Below is a set of records; reproduce them exactly without their pictures.

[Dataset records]
+-------+

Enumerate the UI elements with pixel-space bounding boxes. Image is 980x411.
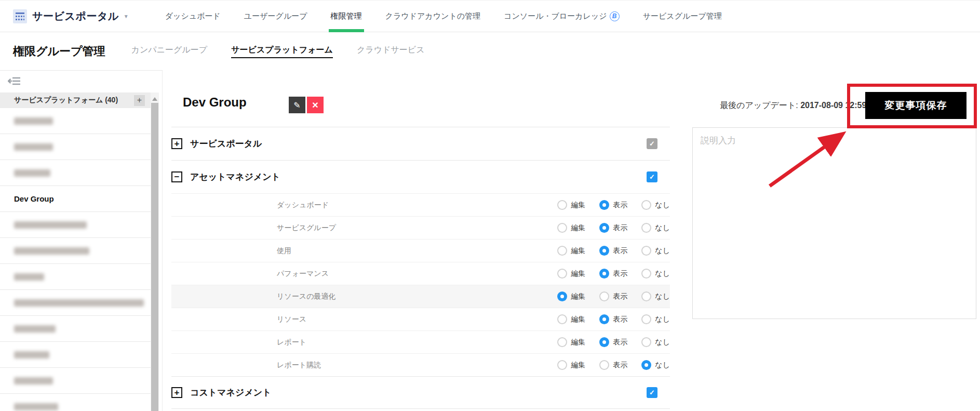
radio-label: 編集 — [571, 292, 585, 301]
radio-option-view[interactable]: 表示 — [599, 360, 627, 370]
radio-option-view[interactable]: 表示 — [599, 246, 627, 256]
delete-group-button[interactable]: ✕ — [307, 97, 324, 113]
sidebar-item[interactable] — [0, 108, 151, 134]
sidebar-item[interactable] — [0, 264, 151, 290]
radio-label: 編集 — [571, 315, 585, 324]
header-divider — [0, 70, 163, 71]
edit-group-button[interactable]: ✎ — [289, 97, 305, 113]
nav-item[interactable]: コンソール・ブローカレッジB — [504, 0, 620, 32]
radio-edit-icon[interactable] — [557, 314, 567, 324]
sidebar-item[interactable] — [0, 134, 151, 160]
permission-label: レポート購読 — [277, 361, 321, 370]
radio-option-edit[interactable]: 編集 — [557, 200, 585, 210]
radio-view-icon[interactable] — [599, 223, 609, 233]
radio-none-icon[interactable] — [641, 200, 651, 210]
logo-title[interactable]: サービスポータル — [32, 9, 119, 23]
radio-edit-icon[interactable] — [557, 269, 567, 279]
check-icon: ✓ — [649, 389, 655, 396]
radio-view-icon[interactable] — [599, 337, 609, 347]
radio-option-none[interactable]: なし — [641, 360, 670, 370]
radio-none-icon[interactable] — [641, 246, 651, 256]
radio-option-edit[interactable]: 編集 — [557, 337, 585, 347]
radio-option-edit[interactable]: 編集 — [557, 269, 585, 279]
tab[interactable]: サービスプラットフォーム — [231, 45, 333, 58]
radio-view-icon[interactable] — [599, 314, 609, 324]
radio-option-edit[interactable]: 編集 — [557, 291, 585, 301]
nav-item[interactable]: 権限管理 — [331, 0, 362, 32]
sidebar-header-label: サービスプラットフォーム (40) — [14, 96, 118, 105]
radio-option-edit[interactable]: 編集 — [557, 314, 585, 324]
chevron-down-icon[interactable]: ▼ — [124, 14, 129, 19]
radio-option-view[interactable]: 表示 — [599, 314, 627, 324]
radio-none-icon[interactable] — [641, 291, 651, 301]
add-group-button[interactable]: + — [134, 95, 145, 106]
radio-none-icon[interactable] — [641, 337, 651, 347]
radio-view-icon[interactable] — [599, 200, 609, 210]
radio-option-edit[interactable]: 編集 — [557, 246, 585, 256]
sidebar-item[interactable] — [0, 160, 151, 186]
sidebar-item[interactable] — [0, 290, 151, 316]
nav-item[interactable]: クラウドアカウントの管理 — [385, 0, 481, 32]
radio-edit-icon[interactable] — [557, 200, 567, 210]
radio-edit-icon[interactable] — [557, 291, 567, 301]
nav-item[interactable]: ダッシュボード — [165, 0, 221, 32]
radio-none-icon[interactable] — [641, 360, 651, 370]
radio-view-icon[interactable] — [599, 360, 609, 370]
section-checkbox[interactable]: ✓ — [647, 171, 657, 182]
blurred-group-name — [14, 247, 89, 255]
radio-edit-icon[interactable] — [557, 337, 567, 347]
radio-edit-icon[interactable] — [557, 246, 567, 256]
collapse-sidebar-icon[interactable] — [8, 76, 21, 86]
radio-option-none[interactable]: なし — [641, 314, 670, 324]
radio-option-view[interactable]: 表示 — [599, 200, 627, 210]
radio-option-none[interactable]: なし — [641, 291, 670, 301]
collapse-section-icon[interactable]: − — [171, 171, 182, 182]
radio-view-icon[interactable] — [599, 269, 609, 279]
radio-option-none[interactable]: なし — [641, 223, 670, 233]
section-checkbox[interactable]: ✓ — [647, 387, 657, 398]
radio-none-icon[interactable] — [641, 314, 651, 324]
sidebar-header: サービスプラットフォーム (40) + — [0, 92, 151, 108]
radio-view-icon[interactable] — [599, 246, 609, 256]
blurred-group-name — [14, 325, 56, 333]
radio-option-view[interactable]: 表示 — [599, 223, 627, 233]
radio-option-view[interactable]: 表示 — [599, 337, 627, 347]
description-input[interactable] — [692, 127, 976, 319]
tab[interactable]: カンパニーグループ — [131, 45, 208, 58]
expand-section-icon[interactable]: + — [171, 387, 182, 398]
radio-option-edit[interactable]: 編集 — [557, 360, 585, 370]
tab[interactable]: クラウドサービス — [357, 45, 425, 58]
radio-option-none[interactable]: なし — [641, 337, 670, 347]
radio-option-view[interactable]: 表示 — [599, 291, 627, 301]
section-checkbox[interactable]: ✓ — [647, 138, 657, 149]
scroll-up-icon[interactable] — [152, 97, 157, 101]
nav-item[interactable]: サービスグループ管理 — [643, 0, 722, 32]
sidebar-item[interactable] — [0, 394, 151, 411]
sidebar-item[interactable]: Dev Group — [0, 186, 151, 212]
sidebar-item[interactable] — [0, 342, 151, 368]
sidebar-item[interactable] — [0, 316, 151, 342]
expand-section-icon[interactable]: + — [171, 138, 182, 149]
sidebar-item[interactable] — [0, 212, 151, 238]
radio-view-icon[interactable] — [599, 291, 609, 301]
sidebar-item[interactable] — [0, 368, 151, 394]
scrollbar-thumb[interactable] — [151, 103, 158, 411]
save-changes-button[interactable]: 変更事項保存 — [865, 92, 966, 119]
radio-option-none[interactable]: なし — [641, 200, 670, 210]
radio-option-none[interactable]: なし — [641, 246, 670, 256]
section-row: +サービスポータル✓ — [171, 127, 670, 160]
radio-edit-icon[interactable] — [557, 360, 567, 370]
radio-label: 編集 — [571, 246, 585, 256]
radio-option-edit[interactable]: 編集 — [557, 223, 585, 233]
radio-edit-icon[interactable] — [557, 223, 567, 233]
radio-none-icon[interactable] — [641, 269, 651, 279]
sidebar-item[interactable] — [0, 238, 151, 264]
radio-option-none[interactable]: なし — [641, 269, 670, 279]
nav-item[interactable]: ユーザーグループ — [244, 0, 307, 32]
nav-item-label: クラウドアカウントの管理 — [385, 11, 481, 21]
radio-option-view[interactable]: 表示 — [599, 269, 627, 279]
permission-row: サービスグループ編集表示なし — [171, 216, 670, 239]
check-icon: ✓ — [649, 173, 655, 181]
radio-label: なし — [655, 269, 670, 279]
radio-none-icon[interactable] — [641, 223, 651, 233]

+-------+

◆ **ANSWER BELOW**:
Enumerate the UI elements with pixel-space bounding boxes. Image is 980x411.
radio-label: 編集 — [571, 292, 585, 301]
radio-option-view[interactable]: 表示 — [599, 360, 627, 370]
radio-option-view[interactable]: 表示 — [599, 246, 627, 256]
delete-group-button[interactable]: ✕ — [307, 97, 324, 113]
sidebar-item[interactable] — [0, 108, 151, 134]
sidebar-item[interactable] — [0, 264, 151, 290]
radio-label: 編集 — [571, 315, 585, 324]
header-divider — [0, 70, 163, 71]
edit-group-button[interactable]: ✎ — [289, 97, 305, 113]
nav-item[interactable]: コンソール・ブローカレッジB — [504, 0, 620, 32]
radio-edit-icon[interactable] — [557, 314, 567, 324]
sidebar-item[interactable] — [0, 134, 151, 160]
permission-label: レポート購読 — [277, 361, 321, 370]
radio-option-edit[interactable]: 編集 — [557, 200, 585, 210]
radio-view-icon[interactable] — [599, 223, 609, 233]
radio-none-icon[interactable] — [641, 200, 651, 210]
logo-title[interactable]: サービスポータル — [32, 9, 119, 23]
radio-edit-icon[interactable] — [557, 269, 567, 279]
check-icon: ✓ — [649, 389, 655, 396]
radio-view-icon[interactable] — [599, 337, 609, 347]
radio-option-none[interactable]: なし — [641, 360, 670, 370]
radio-none-icon[interactable] — [641, 246, 651, 256]
radio-option-edit[interactable]: 編集 — [557, 337, 585, 347]
radio-option-edit[interactable]: 編集 — [557, 269, 585, 279]
tab[interactable]: サービスプラットフォーム — [231, 45, 333, 58]
radio-view-icon[interactable] — [599, 314, 609, 324]
radio-option-edit[interactable]: 編集 — [557, 291, 585, 301]
nav-item[interactable]: 権限管理 — [331, 0, 362, 32]
sidebar-header-label: サービスプラットフォーム (40) — [14, 96, 118, 105]
radio-option-edit[interactable]: 編集 — [557, 314, 585, 324]
chevron-down-icon[interactable]: ▼ — [124, 14, 129, 19]
radio-option-view[interactable]: 表示 — [599, 314, 627, 324]
radio-none-icon[interactable] — [641, 291, 651, 301]
add-group-button[interactable]: + — [134, 95, 145, 106]
radio-none-icon[interactable] — [641, 337, 651, 347]
radio-view-icon[interactable] — [599, 200, 609, 210]
radio-option-edit[interactable]: 編集 — [557, 246, 585, 256]
sidebar-item[interactable] — [0, 160, 151, 186]
sidebar-item[interactable] — [0, 290, 151, 316]
nav-item[interactable]: クラウドアカウントの管理 — [385, 0, 481, 32]
radio-edit-icon[interactable] — [557, 200, 567, 210]
radio-edit-icon[interactable] — [557, 291, 567, 301]
nav-item[interactable]: ダッシュボード — [165, 0, 221, 32]
radio-none-icon[interactable] — [641, 360, 651, 370]
radio-view-icon[interactable] — [599, 360, 609, 370]
section-checkbox[interactable]: ✓ — [647, 171, 657, 182]
blurred-group-name — [14, 247, 89, 255]
radio-edit-icon[interactable] — [557, 337, 567, 347]
radio-edit-icon[interactable] — [557, 246, 567, 256]
collapse-sidebar-icon[interactable] — [8, 76, 21, 86]
radio-option-none[interactable]: なし — [641, 314, 670, 324]
radio-option-view[interactable]: 表示 — [599, 200, 627, 210]
radio-option-none[interactable]: なし — [641, 291, 670, 301]
collapse-section-icon[interactable]: − — [171, 171, 182, 182]
radio-view-icon[interactable] — [599, 269, 609, 279]
radio-option-none[interactable]: なし — [641, 223, 670, 233]
section-checkbox[interactable]: ✓ — [647, 387, 657, 398]
radio-none-icon[interactable] — [641, 314, 651, 324]
sidebar-header: サービスプラットフォーム (40) + — [0, 92, 151, 108]
radio-view-icon[interactable] — [599, 246, 609, 256]
blurred-group-name — [14, 325, 56, 333]
radio-option-view[interactable]: 表示 — [599, 223, 627, 233]
radio-option-view[interactable]: 表示 — [599, 337, 627, 347]
description-input[interactable] — [692, 127, 976, 319]
tab[interactable]: カンパニーグループ — [131, 45, 208, 58]
expand-section-icon[interactable]: + — [171, 387, 182, 398]
radio-option-edit[interactable]: 編集 — [557, 360, 585, 370]
tab[interactable]: クラウドサービス — [357, 45, 425, 58]
radio-option-none[interactable]: なし — [641, 337, 670, 347]
radio-option-view[interactable]: 表示 — [599, 291, 627, 301]
section-checkbox[interactable]: ✓ — [647, 138, 657, 149]
scroll-up-icon[interactable] — [152, 97, 157, 101]
nav-item[interactable]: サービスグループ管理 — [643, 0, 722, 32]
sidebar-item[interactable] — [0, 394, 151, 411]
sidebar-item[interactable]: Dev Group — [0, 186, 151, 212]
sidebar-item[interactable] — [0, 342, 151, 368]
sidebar-item[interactable] — [0, 316, 151, 342]
expand-section-icon[interactable]: + — [171, 138, 182, 149]
sidebar-item[interactable] — [0, 212, 151, 238]
radio-view-icon[interactable] — [599, 291, 609, 301]
sidebar-item[interactable] — [0, 368, 151, 394]
scrollbar-thumb[interactable] — [151, 103, 158, 411]
save-changes-button[interactable]: 変更事項保存 — [865, 92, 966, 119]
radio-option-none[interactable]: なし — [641, 200, 670, 210]
radio-option-none[interactable]: なし — [641, 246, 670, 256]
section-row: +サービスポータル✓ — [171, 127, 670, 160]
radio-edit-icon[interactable] — [557, 360, 567, 370]
radio-label: 編集 — [571, 246, 585, 256]
radio-option-edit[interactable]: 編集 — [557, 223, 585, 233]
radio-edit-icon[interactable] — [557, 223, 567, 233]
radio-none-icon[interactable] — [641, 269, 651, 279]
sidebar-item[interactable] — [0, 238, 151, 264]
radio-option-none[interactable]: なし — [641, 269, 670, 279]
nav-item[interactable]: ユーザーグループ — [244, 0, 307, 32]
nav-item-label: クラウドアカウントの管理 — [385, 11, 481, 21]
radio-option-view[interactable]: 表示 — [599, 269, 627, 279]
permission-row: サービスグループ編集表示なし — [171, 216, 670, 239]
check-icon: ✓ — [649, 173, 655, 181]
radio-label: なし — [655, 269, 670, 279]
radio-none-icon[interactable] — [641, 223, 651, 233]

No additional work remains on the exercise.